### TASK TO COMPLETE
Within the records, tally the lines that contain "Tiago" and reply with that number only.
RECORDS FOR THIS TASK Block Start
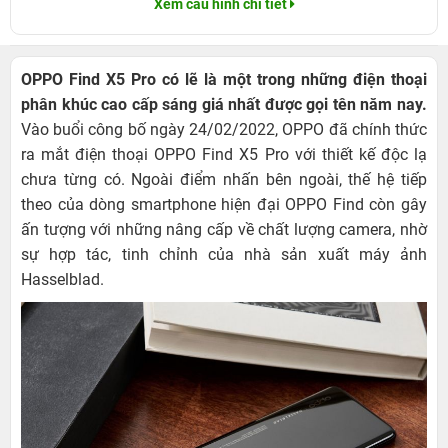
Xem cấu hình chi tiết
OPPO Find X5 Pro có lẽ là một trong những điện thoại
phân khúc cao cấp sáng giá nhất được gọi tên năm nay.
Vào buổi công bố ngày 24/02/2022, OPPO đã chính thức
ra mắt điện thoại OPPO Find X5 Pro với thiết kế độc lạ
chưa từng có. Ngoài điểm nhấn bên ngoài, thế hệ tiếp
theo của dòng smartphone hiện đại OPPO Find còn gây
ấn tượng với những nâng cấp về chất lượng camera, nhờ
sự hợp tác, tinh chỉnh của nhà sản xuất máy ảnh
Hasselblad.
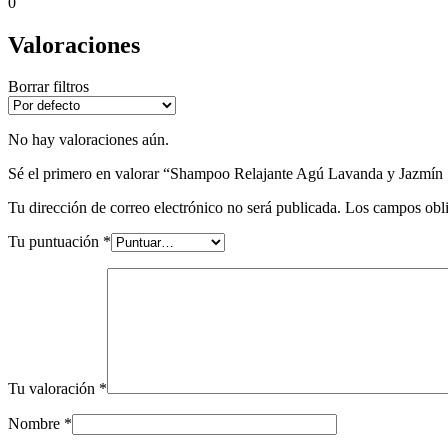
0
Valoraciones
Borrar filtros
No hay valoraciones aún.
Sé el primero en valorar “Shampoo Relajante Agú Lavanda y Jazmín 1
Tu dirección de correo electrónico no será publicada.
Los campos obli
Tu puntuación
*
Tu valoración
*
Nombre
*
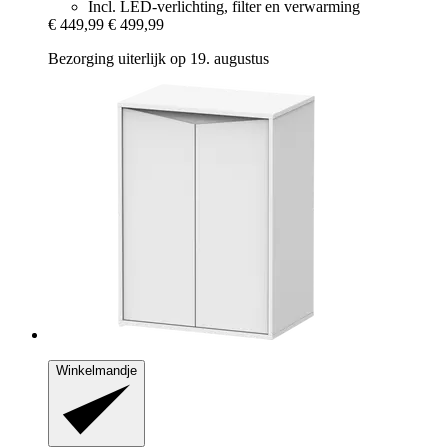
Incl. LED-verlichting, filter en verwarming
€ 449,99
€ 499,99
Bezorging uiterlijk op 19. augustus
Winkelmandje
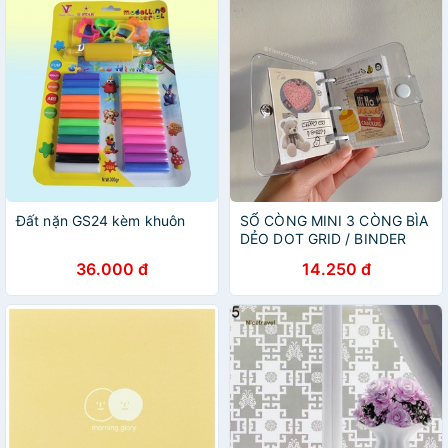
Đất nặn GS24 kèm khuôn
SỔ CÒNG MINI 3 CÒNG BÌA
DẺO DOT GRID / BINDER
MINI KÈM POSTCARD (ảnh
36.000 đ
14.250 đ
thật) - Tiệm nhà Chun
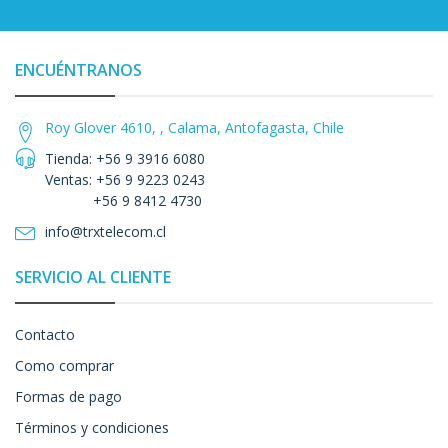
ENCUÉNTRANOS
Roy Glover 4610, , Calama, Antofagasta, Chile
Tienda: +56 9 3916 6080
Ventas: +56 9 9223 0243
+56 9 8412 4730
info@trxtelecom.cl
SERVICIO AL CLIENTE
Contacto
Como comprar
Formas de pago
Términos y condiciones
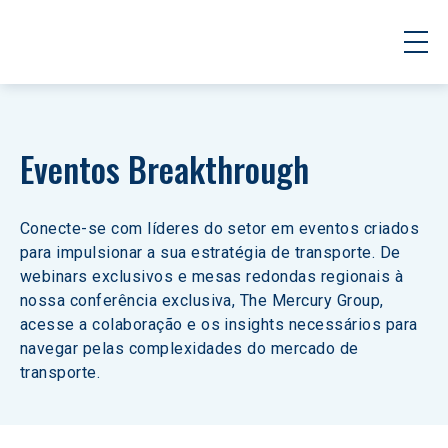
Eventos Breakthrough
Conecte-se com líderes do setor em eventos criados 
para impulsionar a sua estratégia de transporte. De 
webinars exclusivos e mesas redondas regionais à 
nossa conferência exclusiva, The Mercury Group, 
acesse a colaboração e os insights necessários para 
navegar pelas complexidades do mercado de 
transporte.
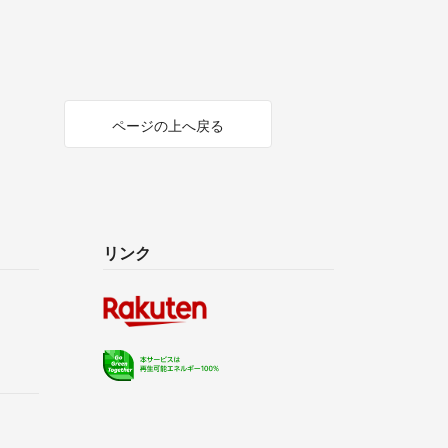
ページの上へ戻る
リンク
RECORDS FOR THIS TASK Block End
RECORDS FOR THIS TASK Block Start
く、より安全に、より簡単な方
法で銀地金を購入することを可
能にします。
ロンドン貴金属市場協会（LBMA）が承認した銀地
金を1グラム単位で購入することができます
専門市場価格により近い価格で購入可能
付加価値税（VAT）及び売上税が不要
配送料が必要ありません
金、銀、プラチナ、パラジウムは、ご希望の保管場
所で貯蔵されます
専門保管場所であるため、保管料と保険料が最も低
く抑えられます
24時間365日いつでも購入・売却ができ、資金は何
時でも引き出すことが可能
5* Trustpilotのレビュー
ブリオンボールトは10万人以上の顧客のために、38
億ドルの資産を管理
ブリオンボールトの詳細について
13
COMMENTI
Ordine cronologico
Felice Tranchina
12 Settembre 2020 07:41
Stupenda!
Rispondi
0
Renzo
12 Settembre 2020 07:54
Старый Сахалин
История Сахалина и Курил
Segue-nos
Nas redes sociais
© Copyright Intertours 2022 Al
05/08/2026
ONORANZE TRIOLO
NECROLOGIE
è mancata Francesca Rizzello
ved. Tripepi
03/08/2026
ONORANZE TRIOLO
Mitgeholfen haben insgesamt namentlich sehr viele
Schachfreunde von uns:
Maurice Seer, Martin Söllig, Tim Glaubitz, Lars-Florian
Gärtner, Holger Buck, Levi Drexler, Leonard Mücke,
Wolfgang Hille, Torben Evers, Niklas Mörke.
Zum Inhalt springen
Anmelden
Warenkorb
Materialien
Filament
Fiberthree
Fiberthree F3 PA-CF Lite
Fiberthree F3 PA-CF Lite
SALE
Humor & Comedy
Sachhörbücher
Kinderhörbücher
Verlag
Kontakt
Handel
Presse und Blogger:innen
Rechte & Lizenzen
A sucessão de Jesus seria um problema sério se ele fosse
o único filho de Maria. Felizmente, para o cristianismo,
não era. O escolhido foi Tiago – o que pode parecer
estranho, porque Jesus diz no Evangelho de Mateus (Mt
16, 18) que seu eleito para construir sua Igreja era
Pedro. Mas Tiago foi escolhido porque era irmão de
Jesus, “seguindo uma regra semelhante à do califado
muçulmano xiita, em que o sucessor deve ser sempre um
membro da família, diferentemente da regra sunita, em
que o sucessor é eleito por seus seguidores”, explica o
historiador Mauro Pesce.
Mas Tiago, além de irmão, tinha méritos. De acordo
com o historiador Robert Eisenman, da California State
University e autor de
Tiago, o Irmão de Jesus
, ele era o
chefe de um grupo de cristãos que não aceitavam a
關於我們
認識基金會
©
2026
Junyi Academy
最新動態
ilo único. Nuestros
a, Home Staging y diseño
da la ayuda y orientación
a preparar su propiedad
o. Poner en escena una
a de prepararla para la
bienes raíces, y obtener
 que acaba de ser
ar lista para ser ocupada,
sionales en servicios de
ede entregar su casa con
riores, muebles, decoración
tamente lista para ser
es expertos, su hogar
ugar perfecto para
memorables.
RECORDS FOR THIS TASK Block End
### YOUR RESPONSE
4